Note: Disallow field may contain “*” to follow any series of characters and may end with “$” to indicate the end of the name.

E.g., Within the image files, exclude all gif files but allow others from google crawling
User-agent: Googlebot-Image
Disallow: /*.gif$

Disadvantages of robots.txt :

Problem with Disallow field:

Disallow: /css/ /cgi-bin/ /images/
The different spiders will read the above field differently. Some will ignore the spaces and will read /css//cgi-bin//images/ and may only consider either /images/ or /CSS/ ignoring the others.

The correct syntax should be :
Disallow: /CSS/
Disallow: /CGI-bin/
Disallow: /images/

All Files listing:

Specifying every file name within a directory is the most commonly used mistake
Disallow: /ab/cdef.html
Disallow: /ab/ghij.html
Disallow: /ab/klmn.html
Disallow: /op/qrst.html
Disallow: /op/uvwx.html

The above portion can be written as:
Disallow: /ab/
Disallow: /op/

A trailing slash means a lot that a directory is off-limits.

Capitalization:

USER-AGENT: REDBOT
DISALLOW:

Though fields are not case sensitive, data like directories and filenames are case sensitive.

Conflicting syntax:

User-agent: *
Disallow: /
#
User-agent: Redbot
Disallow:

What will happen? Redbot is allowed to crawl everything but will this permission override the disallow field, or will disallow override the allow clearance?

II. Search Engine Robots: Meta-tag Explained:

What is a robot meta tag?

Besides robots.txt, the search engine has other tools to crawl through web pages. This is the META tag that tells web spider to index a page and follow links on it, which may be more helpful in some cases, as it can be used page-by-page. It is also beneficial if you don’t have the requisite permission to access the server's root directory to control the robots.txt file.
We used to place this tag within the header portion of HTML.

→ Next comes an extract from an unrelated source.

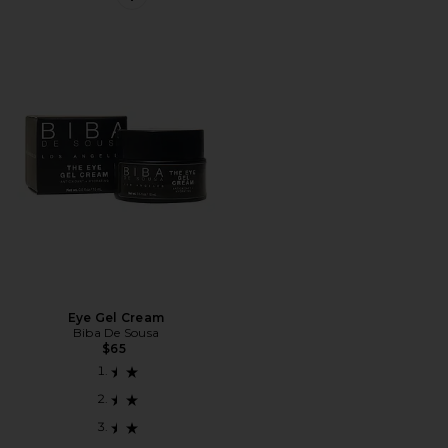
Favorite Eye Gel Cream
Eye Gel Cream
Biba De Sousa
$65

Format of the Robots Meta tag :

In the HTML document, it is placed in the HEAD section.
HTML
head
META NAME=” robots” CONTENT=” index, follow.”
META NAME=” description” CONTENT=” Welcome to…….”
title……………title
head
body

Robots Meta Tag options :

Four options can be used in the CONTENT portion of the Meta Robots. These are index, noindex, follow, follow.

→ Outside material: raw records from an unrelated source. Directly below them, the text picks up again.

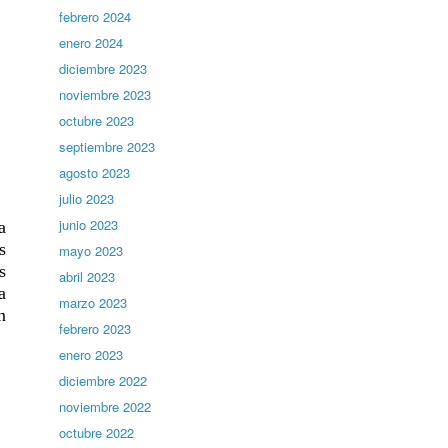
febrero 2024
enero 2024
diciembre 2023
noviembre 2023
octubre 2023
septiembre 2023
agosto 2023
julio 2023
junio 2023
a
s
mayo 2023
s
abril 2023
a
marzo 2023
n
febrero 2023
enero 2023
diciembre 2022
noviembre 2022
octubre 2022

This tag allows search engine robots to index a specific page and follows all the links. If the site admin doesn’t want any pages to be indexed or any link to be followed, they can replace “ index, follow” with “ noindex,nofollow.”
According to the requirements, the site admin can use the robots in the following different options :

META NAME=” robots” CONTENT=” index, follow”> Index this page, follow links from this page.
META NAME=” robots” CONTENT =” no index, follow”> Don’t index this page but follow a link from this page.
META NAME=” robots” CONTENT =” index,no follow”> Index this page but don’t follow links from this page
META NAME=” robots” CONTENT =”noindex,nofollow”> Don’t index this page, don’t follow links from this page.